もちろんその大半は良いプレー、悪いプレーの記憶なのだが、それ以外にもその日グラウンドに出て来た時の顔とか、週の間に練習でミスした時の反応とか、ミニゲームで足を踏まれて痛がったとか、前に同じ様な状況で投入した時のプレー具合とか、その時に周りにいるチームメイトとの交流具合とか、連係がうまくいってハイタッチしたところとか……。その選手に関する膨大な情報が映像になって頭の中に残っていて、それが交代選手を最終的に決断させる。
“この子を使えばうまくいきそうだ。そういう良い予感がする”とかという、いわゆる「監督の勘」になって背中を押す。
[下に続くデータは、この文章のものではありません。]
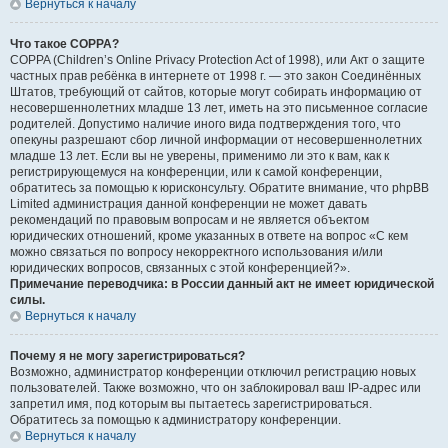
Вернуться к началу
Что такое COPPA?
COPPA (Children’s Online Privacy Protection Act of 1998), или Акт о защите
частных прав ребёнка в интернете от 1998 г. — это закон Соединённых
Штатов, требующий от сайтов, которые могут собирать информацию от
несовершеннолетних младше 13 лет, иметь на это письменное согласие
родителей. Допустимо наличие иного вида подтверждения того, что
опекуны разрешают сбор личной информации от несовершеннолетних
младше 13 лет. Если вы не уверены, применимо ли это к вам, как к
регистрирующемуся на конференции, или к самой конференции,
обратитесь за помощью к юрисконсульту. Обратите внимание, что phpBB
Limited администрация данной конференции не может давать
рекомендаций по правовым вопросам и не является объектом
юридических отношений, кроме указанных в ответе на вопрос «С кем
можно связаться по вопросу некорректного использования и/или
юридических вопросов, связанных с этой конференцией?».
Примечание переводчика: в России данный акт не имеет юридической
силы.
Вернуться к началу
Почему я не могу зарегистрироваться?
Возможно, администратор конференции отключил регистрацию новых
пользователей. Также возможно, что он заблокировал ваш IP-адрес или
запретил имя, под которым вы пытаетесь зарегистрироваться.
Обратитесь за помощью к администратору конференции.
Вернуться к началу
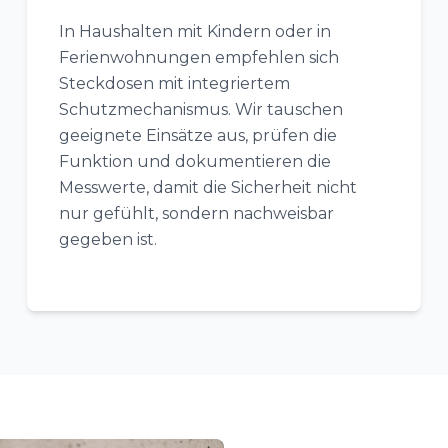
In Haushalten mit Kindern oder in
Ferienwohnungen empfehlen sich
Steckdosen mit integriertem
Schutzmechanismus. Wir tauschen
geeignete Einsätze aus, prüfen die
Funktion und dokumentieren die
Messwerte, damit die Sicherheit nicht
nur gefühlt, sondern nachweisbar
gegeben ist.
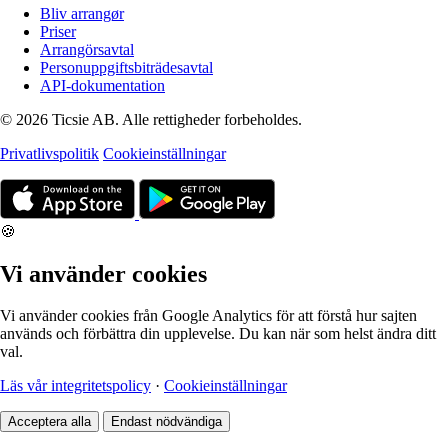
Bliv arrangør
Priser
Arrangörsavtal
Personuppgiftsbiträdesavtal
API-dokumentation
© 2026 Ticsie AB. Alle rettigheder forbeholdes.
Privatlivspolitik
Cookieinställningar
🍪
Vi använder cookies
Vi använder cookies från Google Analytics för att förstå hur sajten
används och förbättra din upplevelse. Du kan när som helst ändra ditt
val.
Läs vår integritetspolicy
·
Cookieinställningar
Acceptera alla
Endast nödvändiga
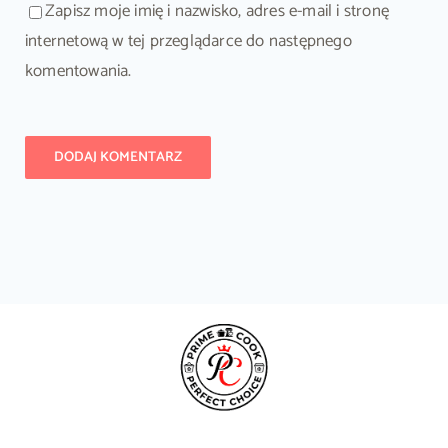
Zapisz moje imię i nazwisko, adres e-mail i stronę
internetową w tej przeglądarce do następnego
komentowania.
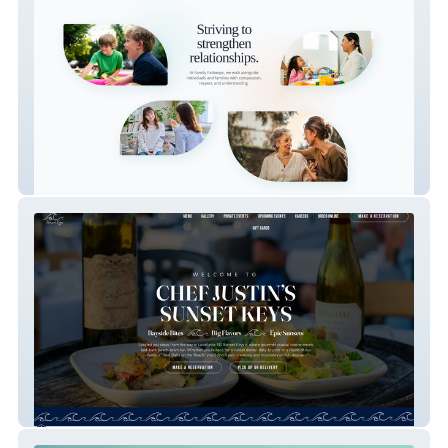
familypathways
Sunset Keys Lavallette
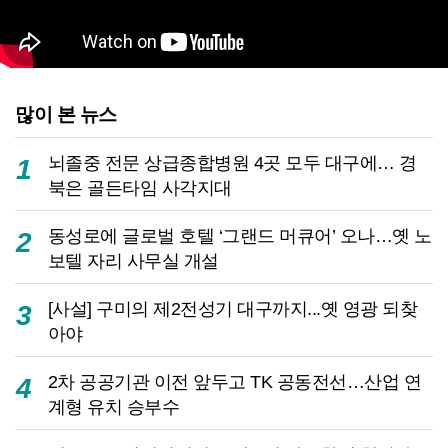
많이 본 뉴스
뇌졸중 전문 상급종합병원 4곳 모두 대구에… 경
1
북은 골든타임 사각지대
동성로에 글로벌 호텔 ‘그랜드 머큐어’ 오나…옛 노
2
보텔 자리 사무실 개설
[사설] 구미의 제2전성기 대구까지...옛 영광 되찾
3
아야
2차 공공기관 이전 앞두고 TK 공동전선…산업 연
4
계형 유치 승부수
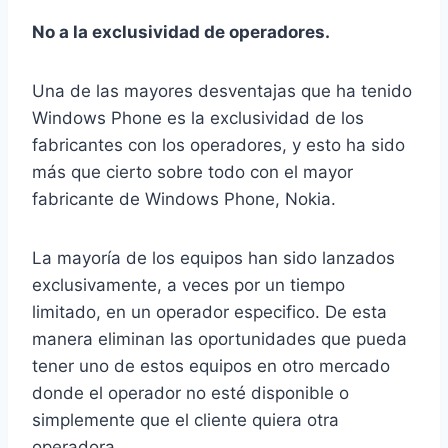
No a la exclusividad de operadores.
Una de las mayores desventajas que ha tenido
Windows Phone es la exclusividad de los
fabricantes con los operadores, y esto ha sido
más que cierto sobre todo con el mayor
fabricante de Windows Phone, Nokia.
La mayoría de los equipos han sido lanzados
exclusivamente, a veces por un tiempo
limitado, en un operador especifico. De esta
manera eliminan las oportunidades que pueda
tener uno de estos equipos en otro mercado
donde el operador no esté disponible o
simplemente que el cliente quiera otra
operadora.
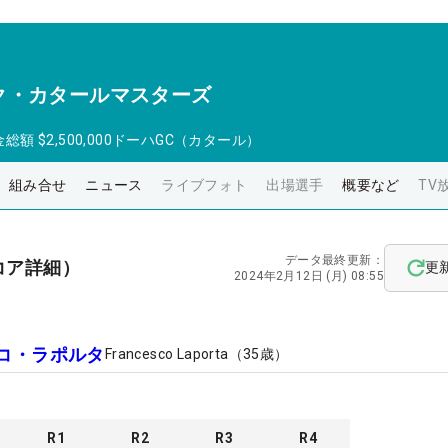
ク・カタールマスターズ
金総額
$2,500,000
ドーハGC（カタール）
組み合せ
ニュース
ライブフォト
出場選手
概要など
TV
データ最終更新：
コア詳細）
更
2024年2月12日 (月) 08:55
コ・ラポルタ
Francesco Laporta
（
35
歳）
R
1
R
2
R
3
R
4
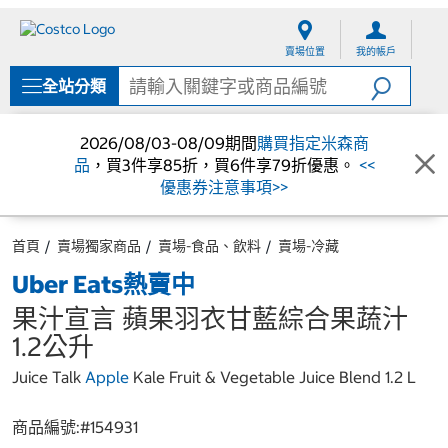
跳
跳
至
至
賣場位置
我的帳戶
內
導
容
覽
全站分類
選
單
2026/08/03-08/09期間
購買指定米森商
品
，買3件享85折，買6件享79折優惠。
<<
優惠券注意事項>>
首頁
賣場獨家商品
賣場-食品、飲料
賣場-冷藏
Uber Eats熱賣中
果汁宣言 蘋果羽衣甘藍綜合果蔬汁
1.2公升
Juice Talk
Apple
Kale Fruit & Vegetable Juice Blend 1.2 L
商品編號:#
154931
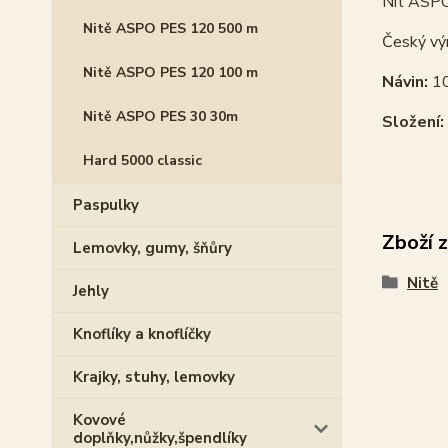
Nit ASPO 
Nitě ASPO PES 120 500 m
Český vý
Nitě ASPO PES 120 100 m
Návin:
1
Nitě ASPO PES 30 30m
Složení:
Hard 5000 classic
Paspulky
Zboží 
Lemovky, gumy, šňůry
Nitě
Jehly
Knoflíky a knoflíčky
Krajky, stuhy, lemovky
Kovové
doplňky,nůžky,špendlíky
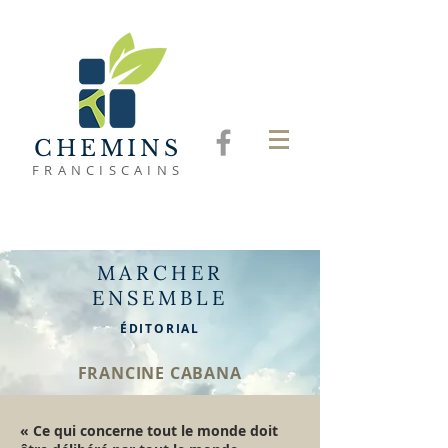
CHEMINS
FRANCISCAINS
MARCHER
ENSEMBLE
ÉDITORIAL
FRANCINE CABANA
« Ce qui concerne tout le monde doit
監督はその試合だけを見ていない。その背後にある膨大な積み重ねを見ている。
ウナイ・エメリは久保をなぜ使わない?
だからこそ、その決断は外部の者とは共有できない。解説者やジャーナリストなど外部の者はせいぜいその試合とそれ以前の試合を見るくらい。練習グラウンドとかロッカールームとかで何が起こっているかは、監督とそのアシスタントの数人しか知らない。少年チームの場合は、これに家庭の事情とか学校での勉学の励み具合とかの情報も加わる。
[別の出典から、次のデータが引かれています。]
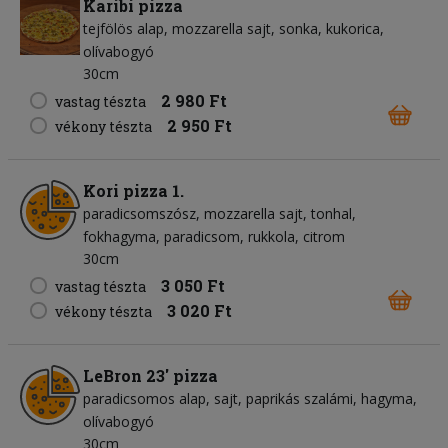
Karibi pizza
tejfölös alap
mozzarella sajt
sonka
kukorica
olívabogyó
30cm
2 980 Ft
vastag tészta
2 950 Ft
vékony tészta
Kori pizza 1.
paradicsomszósz
mozzarella sajt
tonhal
fokhagyma
paradicsom
rukkola
citrom
30cm
3 050 Ft
vastag tészta
3 020 Ft
vékony tészta
LeBron 23' pizza
paradicsomos alap
sajt
paprikás szalámi
hagyma
olívabogyó
30cm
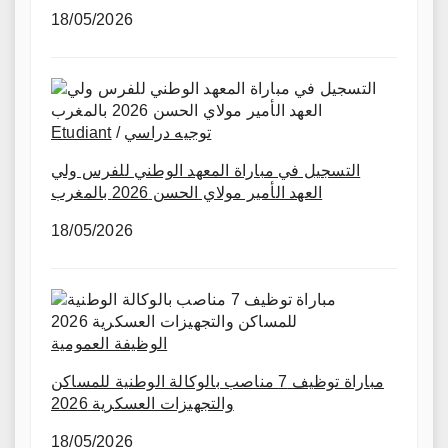
18/05/2026
Etudiant
/
توجيه دراسي
التسجيل في مباراة المعهد الوطني للفرس ولي
العهد الأمير مولاي الحسن 2026 بالمغرب
18/05/2026
الوظيفة العمومية
مباراة توظيف 7 مناصب بالوكالة الوطنية للمساكن
والتجهيزات العسكرية 2026
18/05/2026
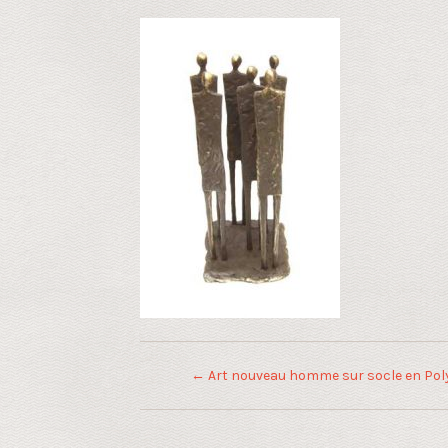
←
Art nouveau homme sur socle en Pol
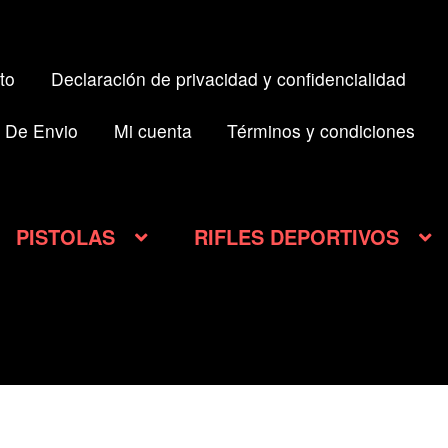
to
Declaración de privacidad y confidencialidad
 De Envio
Mi cuenta
Términos y condiciones
PISTOLAS
RIFLES DEPORTIVOS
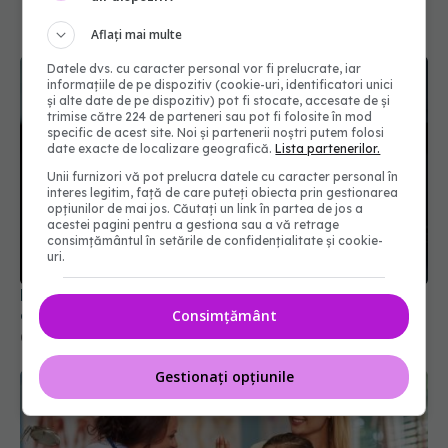
Aflați mai multe
Datele dvs. cu caracter personal vor fi prelucrate, iar
informațiile de pe dispozitiv (cookie-uri, identificatori unici
și alte date de pe dispozitiv) pot fi stocate, accesate de și
trimise către 224 de parteneri sau pot fi folosite în mod
specific de acest site. Noi și partenerii noștri putem folosi
date exacte de localizare geografică.
Lista partenerilor.
Unii furnizori vă pot prelucra datele cu caracter personal în
interes legitim, față de care puteți obiecta prin gestionarea
opțiunilor de mai jos. Căutați un link în partea de jos a
acestei pagini pentru a gestiona sau a vă retrage
consimțământul în setările de confidențialitate și cookie-
uri.
PNRR: 174 de milioane de lei pentru sănătate într-
o singură săptămână. Ce spitale primesc bani
Consimțământ
07 aug 2026, 16:41
Gestionați opțiunile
だから、監督の選手起用には必ず理がある、と思っている。我われの知らない何かがあるはずだ。ただ、その理が外部には理解されるとは限らないし、理があってもそれが的中するとも限らない。
エメリ監督の久保の起用法がスペインでも話題になっている。なぜ、こんなにプレー時間が少ないのか?が、誰もが抱く疑問である。エメリには間違いなくチャンスを与えない理由がある。それが正しいかどうかは別にして。
外から見ていてわかるのは、2トップを外せないからトップ下のポジションは無い、ライバルのモイ・ゴメス、チュクエーゼ、トリゲロスの調子が良い、久保抜きでうまく行っているうちはチームをいじりたくない、ELがスタートして過密日程になればチャンスを与える、くらい。練習場やロッカールームで何が起こっているかは知る由も無い。
久保のことは、5分間とか10分間とかの出場で、ふて腐らないで我慢してくれ、と祈るように見守るだけ。外部の人間にはそれしかできない。